I may be way off-base with this assumption. If I am, I'm sure that Ron will set me straight.

Later,
Keith


----------



## LithiumaniacsEVRacing (Oct 9, 2010)

Guys,

Event dates change all the time, we will keep the public notified by our website. Members received an email way in advance.


----------



## Duncan (Dec 8, 2008)

*Event dates change all the time, we will keep the public notified by our website. Members received an email way in advance.
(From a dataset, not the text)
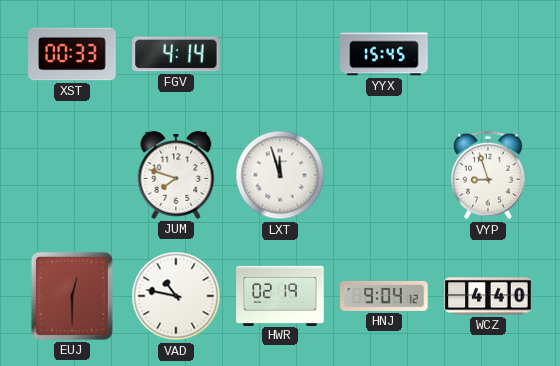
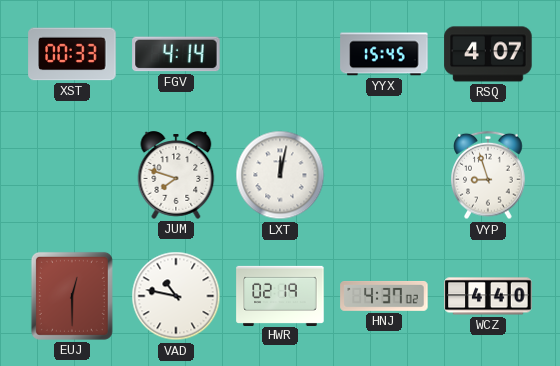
RSQ: none -> 4:07
LXT: 11:57 -> 12:02
HNJ: 9:04 -> 4:37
*Do you do it that way in the states? 
Events I competed in in the UK were definitely NOT moved willy nilly - 
Here in NZ if you try and move an event you will not get another slot - and any more events you try and organise will be canned right from the start!


----------



## LithiumaniacsEVRacing (Oct 9, 2010)

Duncan said:


> *Event dates change all the time, we will keep the public notified by our website. Members received an email way in advance.*
> 
> Do you do it that way in the states?
> Events I competed in in the UK were definitely NOT moved willy nilly -
> Here in NZ if you try and move an event you will not get another slot - and any more events you try and organise will be canned right from the start!


In the USA the track owners have very good relationships with Racing Associations and have no problem changing dates to accommodate the event. I have watched event dates move many times in my 20 year+ of drag racing.


----------



## Duncan (Dec 8, 2008)

_In the USA the track owners have very good relationships with Racing Associations and have no problem changing dates to accommodate the event. I have watched event dates move many times in my 20 year+ of drag racing.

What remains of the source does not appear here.